* Given data *
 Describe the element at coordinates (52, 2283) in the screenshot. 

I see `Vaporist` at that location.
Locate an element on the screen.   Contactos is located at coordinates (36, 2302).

* * *

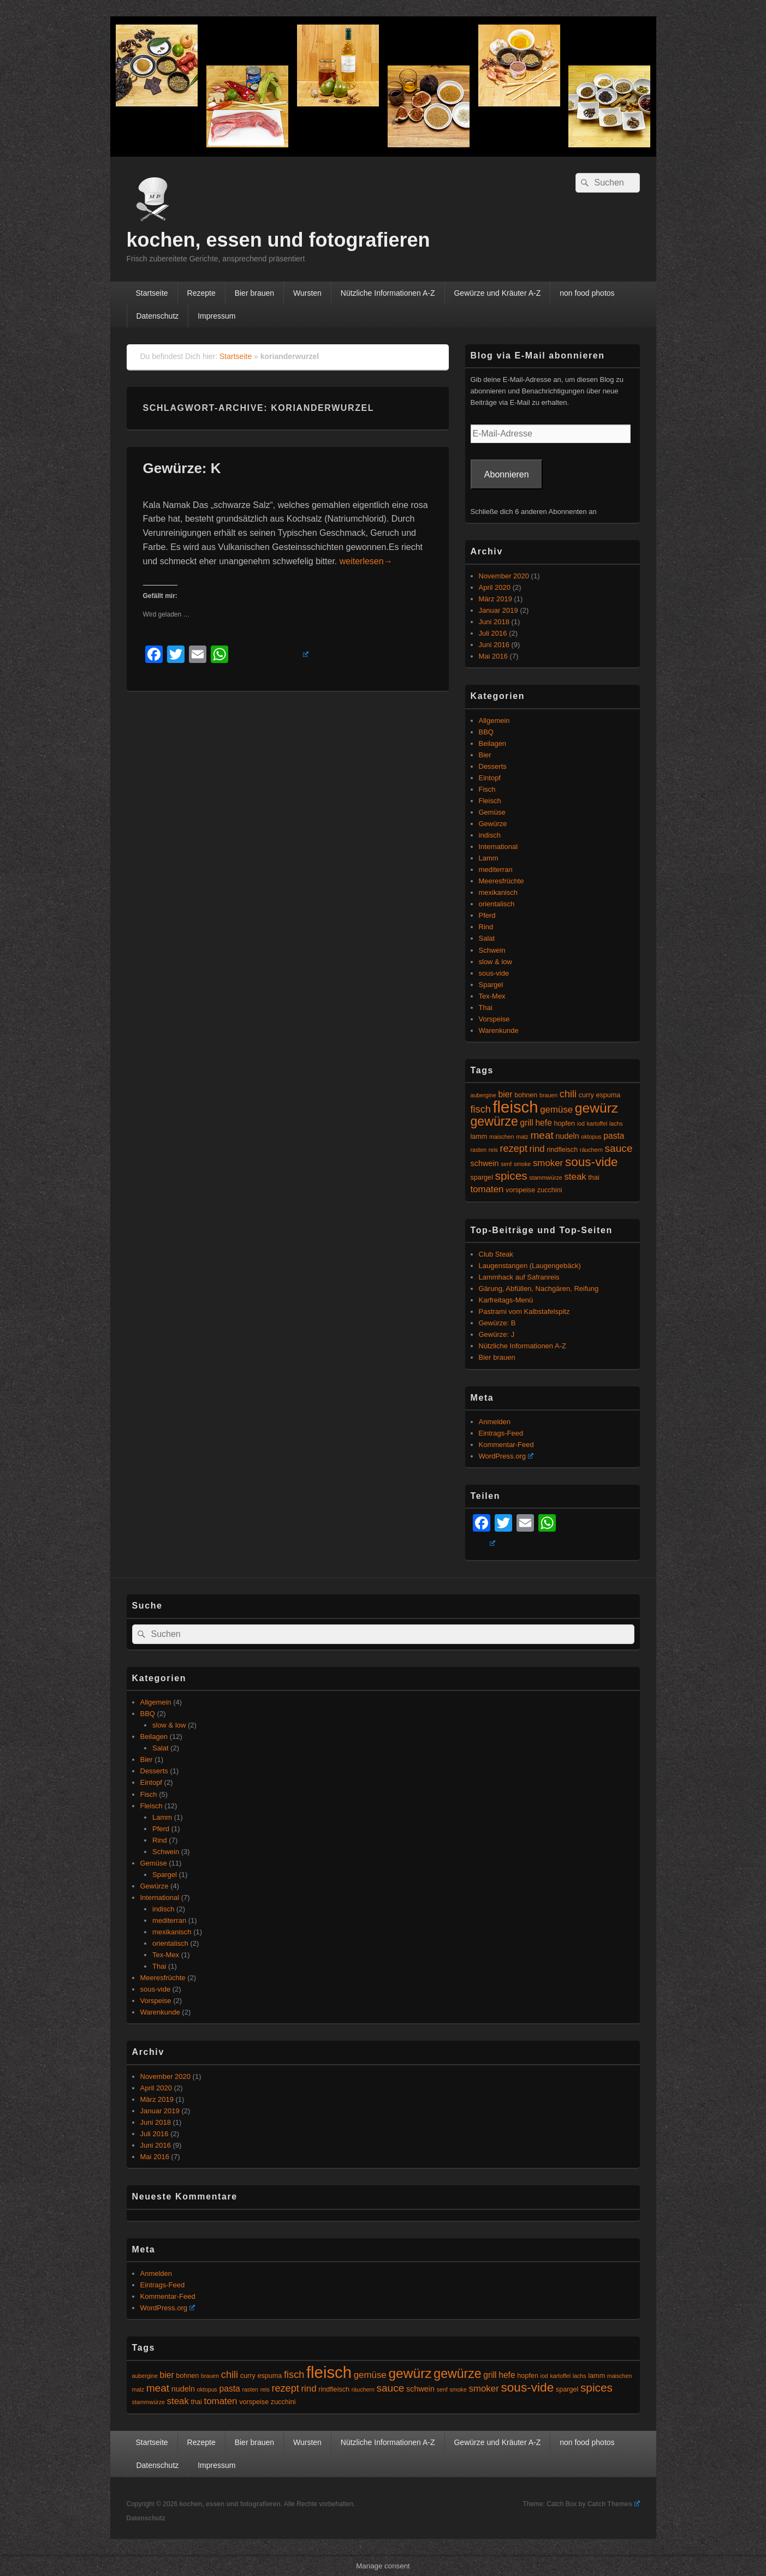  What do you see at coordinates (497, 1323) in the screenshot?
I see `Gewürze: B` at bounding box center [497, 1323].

* Task directions *
Output only an exact transcription of the lines above from the one with "Describe the element" up to and including the one with "Locate an element".

* Answer to the problem *
 Describe the element at coordinates (52, 2283) in the screenshot. 

I see `Vaporist` at that location.
Locate an element on the screen.   Contactos is located at coordinates (36, 2302).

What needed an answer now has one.